Nairobi, Kenya: Having watched Kenya’s economic boom pass him by, security guard Frederick Kibaraza is sceptical whether there’s any point voting in Tuesday’s cliffhanger elections.

“I am not falling for the ideas of politicians,” Kibaraza, 27, said as he strolled along a dusty street near his home in Kawangware, a slum in the capital, Nairobi. “We vote for them and they go there and benefit themselves. Somebody driving a Toyota Corolla, we vote for them and after one year you see him with a Range Rover, a Mercedes-Benz.”

The average age in Kenya is just 19 and with more half of the 19.6 million registered voters aged under 35, Kibaraza and his contemporaries have the power to determine the outcome of a presidential contest that could go either way. While both incumbent President Uhuru Kenyatta, 55, and former Prime Minister Raila Odinga, 72, have gone all-out to woo young voters, their biggest challenge will be to overcome political apathy.
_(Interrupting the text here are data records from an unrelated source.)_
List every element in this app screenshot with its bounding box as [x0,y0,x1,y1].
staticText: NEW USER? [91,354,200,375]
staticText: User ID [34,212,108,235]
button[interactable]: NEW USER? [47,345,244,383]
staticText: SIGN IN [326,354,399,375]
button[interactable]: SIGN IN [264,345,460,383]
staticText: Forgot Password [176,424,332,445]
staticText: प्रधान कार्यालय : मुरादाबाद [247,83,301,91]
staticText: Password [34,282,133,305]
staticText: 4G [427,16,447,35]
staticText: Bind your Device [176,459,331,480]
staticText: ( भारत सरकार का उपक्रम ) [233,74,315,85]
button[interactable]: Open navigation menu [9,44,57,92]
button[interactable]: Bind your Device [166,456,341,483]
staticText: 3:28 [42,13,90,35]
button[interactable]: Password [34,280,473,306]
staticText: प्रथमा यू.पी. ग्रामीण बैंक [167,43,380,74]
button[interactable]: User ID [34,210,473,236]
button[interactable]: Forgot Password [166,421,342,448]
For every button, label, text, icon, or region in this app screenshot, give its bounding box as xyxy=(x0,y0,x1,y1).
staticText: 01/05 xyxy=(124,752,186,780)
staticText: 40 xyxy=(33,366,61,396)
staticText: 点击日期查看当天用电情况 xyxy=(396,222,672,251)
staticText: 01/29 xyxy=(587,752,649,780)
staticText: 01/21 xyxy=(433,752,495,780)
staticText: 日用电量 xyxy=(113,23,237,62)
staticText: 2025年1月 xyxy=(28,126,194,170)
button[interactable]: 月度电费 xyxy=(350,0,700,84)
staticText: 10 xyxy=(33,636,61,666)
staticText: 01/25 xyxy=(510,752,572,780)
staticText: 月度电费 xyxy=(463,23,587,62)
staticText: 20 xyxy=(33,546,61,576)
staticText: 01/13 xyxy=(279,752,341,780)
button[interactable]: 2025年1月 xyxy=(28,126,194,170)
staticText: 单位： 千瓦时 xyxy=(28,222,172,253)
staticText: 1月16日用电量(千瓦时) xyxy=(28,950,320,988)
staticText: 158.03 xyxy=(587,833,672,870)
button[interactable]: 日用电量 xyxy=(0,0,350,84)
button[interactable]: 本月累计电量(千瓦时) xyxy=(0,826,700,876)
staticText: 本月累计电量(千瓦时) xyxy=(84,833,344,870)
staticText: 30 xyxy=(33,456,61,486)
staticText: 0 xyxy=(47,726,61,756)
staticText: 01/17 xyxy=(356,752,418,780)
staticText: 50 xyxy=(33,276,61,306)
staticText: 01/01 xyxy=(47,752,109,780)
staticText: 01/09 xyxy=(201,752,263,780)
They’re vying to lead a country that ranks among the five biggest economies in sub-Saharan Africa, is the world’s biggest exporter of black tea, and is a regional hub for companies including Google Inc. and Coca-Cola Co.

Ndung’u Wainaina, executive director at the Nairobi-based International Center for Policy & Conflict, expects the opposition to be the main beneficiary of young voters’ discontent over a dearth of economic opportunities.
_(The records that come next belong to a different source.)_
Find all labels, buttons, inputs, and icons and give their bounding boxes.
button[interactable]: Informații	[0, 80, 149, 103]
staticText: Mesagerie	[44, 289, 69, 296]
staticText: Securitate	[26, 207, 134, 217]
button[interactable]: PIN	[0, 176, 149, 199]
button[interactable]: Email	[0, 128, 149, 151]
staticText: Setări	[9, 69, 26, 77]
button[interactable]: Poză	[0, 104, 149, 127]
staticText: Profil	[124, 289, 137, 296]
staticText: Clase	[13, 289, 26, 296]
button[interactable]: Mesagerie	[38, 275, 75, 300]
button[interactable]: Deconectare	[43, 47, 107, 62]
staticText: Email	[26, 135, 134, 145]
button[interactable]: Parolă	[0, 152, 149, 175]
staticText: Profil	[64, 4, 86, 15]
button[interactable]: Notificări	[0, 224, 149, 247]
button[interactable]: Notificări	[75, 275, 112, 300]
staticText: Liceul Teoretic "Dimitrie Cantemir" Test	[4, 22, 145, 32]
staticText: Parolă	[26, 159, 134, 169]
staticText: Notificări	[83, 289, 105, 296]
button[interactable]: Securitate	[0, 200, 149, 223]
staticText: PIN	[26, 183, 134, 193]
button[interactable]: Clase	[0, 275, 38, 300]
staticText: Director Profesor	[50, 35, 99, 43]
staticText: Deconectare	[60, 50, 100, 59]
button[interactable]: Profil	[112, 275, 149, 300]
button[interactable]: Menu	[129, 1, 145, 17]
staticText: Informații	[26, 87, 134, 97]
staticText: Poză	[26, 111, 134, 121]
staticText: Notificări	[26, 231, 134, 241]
“Theirs’ will likely be a protest vote against the conservatives,” he said. “If the youths want, they can become the actual determinants of the vote if they choose to come out to vote en masse.”

Corruption Scandal

Odinga has said he’ll uplift Kenya’s youth by raising living standards and stamping out corruption, while Kenyatta’s campaign pledges include creating 1.3 million jobs a year and increasing access to free education at state schools. A vow the president made during his 2013 campaign to revitalise the National Youth Service, which works to teach skills and provide jobs, went awry when an official probe found that civil servants conspired with contractors to allegedly embezzle at least 1.8 billion shillings ($17.3 million) from the state-run agency.

While East Africa’s largest economy has grown an average of 5.7 per cent a year since Kenyatta took office in 2013, almost half the 47-million population lives on less than $2 a day and the unemployment rate is about 40 per cent. The government doesn’t break the data down by age, though a survey published last year by Alex Awiti and Bruce Scott of Aga Khan University showed 55 per cent of 1,854 respondents aged 18 to 35 didn’t work and 63 per cent of them ranked the lack of jobs as their biggest concern.
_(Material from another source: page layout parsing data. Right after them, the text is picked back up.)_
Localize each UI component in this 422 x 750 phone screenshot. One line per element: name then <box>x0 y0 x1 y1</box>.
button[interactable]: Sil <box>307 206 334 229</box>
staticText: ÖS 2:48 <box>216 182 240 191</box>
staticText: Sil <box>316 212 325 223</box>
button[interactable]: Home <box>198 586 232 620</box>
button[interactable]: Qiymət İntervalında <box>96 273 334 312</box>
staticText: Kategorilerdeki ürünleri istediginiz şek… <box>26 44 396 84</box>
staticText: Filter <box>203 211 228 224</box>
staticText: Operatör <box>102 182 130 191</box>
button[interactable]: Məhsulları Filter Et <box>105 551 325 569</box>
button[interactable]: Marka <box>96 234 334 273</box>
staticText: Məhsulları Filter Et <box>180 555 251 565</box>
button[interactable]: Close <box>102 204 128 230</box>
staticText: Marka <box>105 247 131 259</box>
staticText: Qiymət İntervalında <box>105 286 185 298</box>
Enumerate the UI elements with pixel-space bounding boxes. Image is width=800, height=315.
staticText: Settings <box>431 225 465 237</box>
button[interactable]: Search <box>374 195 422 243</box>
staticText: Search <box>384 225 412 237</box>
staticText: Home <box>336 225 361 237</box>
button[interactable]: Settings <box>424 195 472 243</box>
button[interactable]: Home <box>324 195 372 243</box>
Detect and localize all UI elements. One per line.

There are eight contenders in the presidential race. Three polls released August 1 show Odinga, who leads a five-party coalition known as the National Super Alliance, is favoured by between 44 and 49 per cent of the electorate, while Kenyatta has 47 to 48 per cent backing. A candidate needs 50 per cent plus one vote and a quarter of ballots in more than half of Kenya’s 47 counties to win and avoid a runoff.

Andrew Barasa, 25, who operates a motorcycle taxi, known locally as a body, is among those who want Kenyatta to go.

“The government is bad, it is not looking at young people,” Barasa said as he sat waiting for customers in Kibera, another Nairobi slum. “There are no jobs. There are no customers. Life is hard.”

John Auka, 25, who works as plumber in Kibera, doesn’t see the opposition living up to its campaign promises and wants to keep the status quo.

“I love Jubilee,” he said. “Raila has been the MP for Kibera for 24 years and changed nothing.”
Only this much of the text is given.